* WHAT YOU WILL DO *
Drop every image, then reproduce the data exactly as given.

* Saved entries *

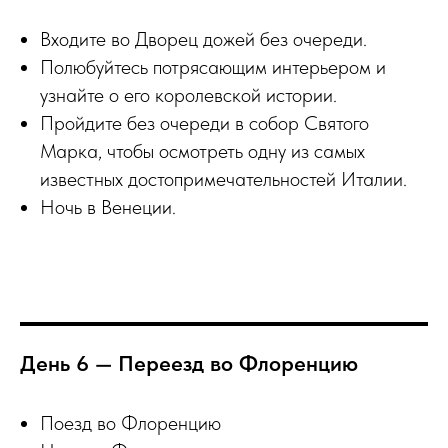
Входите во Дворец дожей без очереди.
Полюбуйтесь потрясающим интерьером и
узнайте о его королевской истории.
Пройдите без очереди в собор Святого
Марка, чтобы осмотреть одну из самых
известных достопримечательностей Италии.
Ночь в Венеции.
День 6 — Переезд во Флоренцию
Поезд во Флоренцию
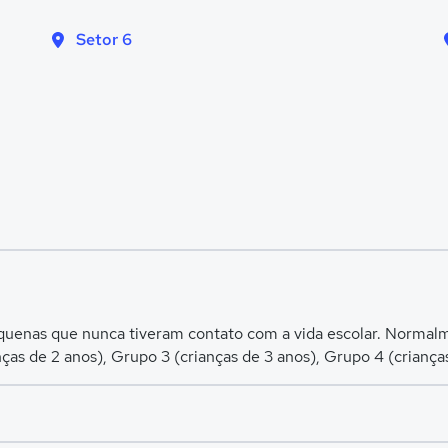
Setor 6
equenas que nunca tiveram contato com a vida escolar. Normalme
nças de 2 anos), Grupo 3 (crianças de 3 anos), Grupo 4 (criança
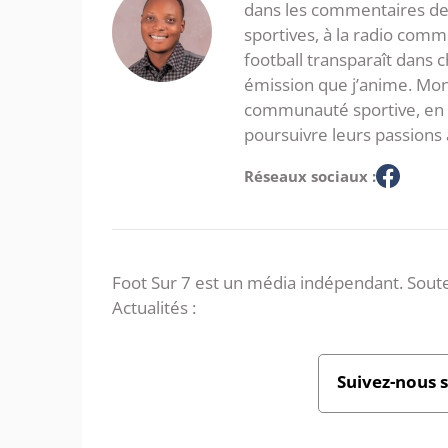
dans les commentaires de 
sportives, à la radio com
football transparaît dans
émission que j’anime. Mon 
communauté sportive, en in
poursuivre leurs passions 
Réseaux sociaux :
Foot Sur 7 est un média indépendant. Soute
Actualités :
Suivez-nous 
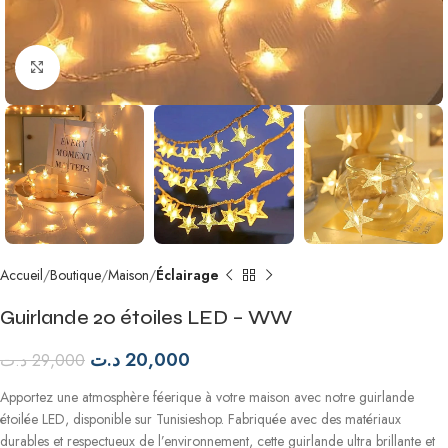
Agrandir
Accueil
Boutique
Maison
Éclairage
Guirlande 20 étoiles LED – WW
د.ت
20,000
د.ت
29,000
Apportez une atmosphère féerique à votre maison avec notre guirlande
étoilée LED, disponible sur Tunisieshop. Fabriquée avec des matériaux
durables et respectueux de l’environnement, cette guirlande ultra brillante et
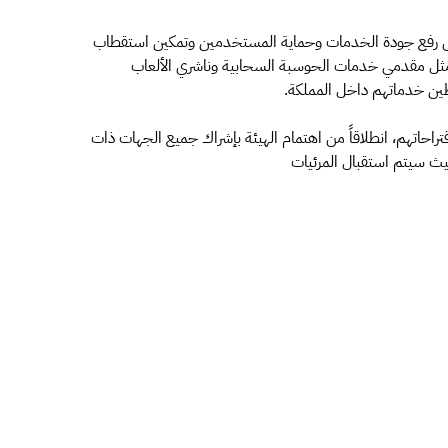
على رفع جودة الخدمات وحماية المستخدمين وتمكين استقطاب
 مثل مقدمي خدمات الحوسبة السحابية وناشري الألعاب
ن خدماتهم داخل المملكة.
قتراحاتهم، انطلاقاً من اهتمام الهيئة بإشراك جميع الجهات ذات
حيث سيتم استقبال المرئيات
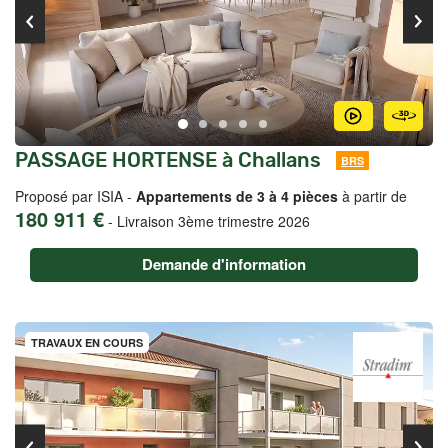
PASSAGE HORTENSE à Challans
BRS
Proposé par ISIA -
Appartements de 3 à 4 pièces
à partir de
180 911 €
-
Livraison 3ème trimestre 2026
Demande d'information
TRAVAUX EN COURS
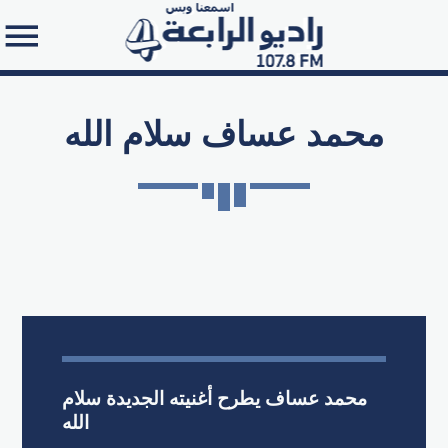
محمد عساف سلام الله
Search in the website:
محمد عساف يطرح أغنيته الجديدة سلام
الله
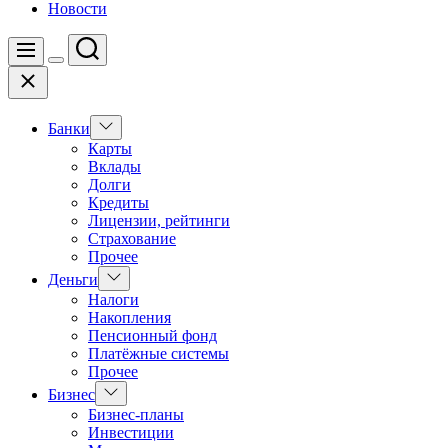
Новости
Поиск
Меню
Цвет
Закрыть
переключателя
Показать
Банки
подменю
Карты
Вклады
Долги
Кредиты
Лицензии, рейтинги
Страхование
Прочее
Показать
Деньги
подменю
Налоги
Накопления
Пенсионный фонд
Платёжные системы
Прочее
Показать
Бизнес
подменю
Бизнес-планы
Инвестиции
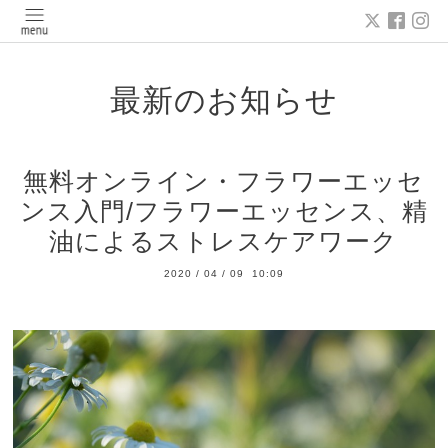
最新のお知らせ
無料オンライン・フラワーエッセ
ンス入門/フラワーエッセンス、精
油によるストレスケアワーク
2020
/
04
/
09 10:09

* EXERCISE RESULT *
Входите во Дворец дожей без очереди.
Полюбуйтесь потрясающим интерьером и
узнайте о его королевской истории.
Пройдите без очереди в собор Святого
Марка, чтобы осмотреть одну из самых
известных достопримечательностей Италии.
Ночь в Венеции.
День 6 — Переезд во Флоренцию
Поезд во Флоренцию
Setor 6
equenas que nunca tiveram contato com a vida escolar. Normalme
nças de 2 anos), Grupo 3 (crianças de 3 anos), Grupo 4 (criança
dans les commentaires de 
sportives, à la radio com
football transparaît dans
émission que j’anime. Mon 
communauté sportive, en in
poursuivre leurs passions 
Réseaux sociaux :
Foot Sur 7 est un média indépendant. Soute
Actualités :
Suivez-nous 
Agrandir
Accueil
Boutique
Maison
Éclairage
Guirlande 20 étoiles LED – WW
د.ت
20,000
د.ت
29,000
Apportez une atmosphère féerique à votre maison avec notre guirlande
étoilée LED, disponible sur Tunisieshop. Fabriquée avec des matériaux
durables et respectueux de l’environnement, cette guirlande ultra brillante et
على رفع جودة الخدمات وحماية المستخدمين وتمكين استقطاب
 مثل مقدمي خدمات الحوسبة السحابية وناشري الألعاب
ن خدماتهم داخل المملكة.
قتراحاتهم، انطلاقاً من اهتمام الهيئة بإشراك جميع الجهات ذات
حيث سيتم استقبال المرئيات
PASSAGE HORTENSE à Challans
BRS
Proposé par ISIA -
Appartements de 3 à 4 pièces
à partir de
180 911 €
-
Livraison 3ème trimestre 2026
Demande d'information
TRAVAUX EN COURS
محمد عساف سلام الله
Search in the website:
محمد عساف يطرح أغنيته الجديدة سلام
الله
Новости
Поиск
Меню
Цвет
Закрыть
переключателя
Показать
Банки
подменю
Карты
Вклады
Долги
Кредиты
Лицензии, рейтинги
Страхование
Прочее
Показать
Деньги
подменю
Налоги
Накопления
Пенсионный фонд
Платёжные системы
Прочее
Показать
Бизнес
подменю
Бизнес-планы
Инвестиции
最新のお知らせ
無料オンライン・フラワーエッセ
ンス入門/フラワーエッセンス、精
油によるストレスケアワーク
2020
/
04
/
09 10:09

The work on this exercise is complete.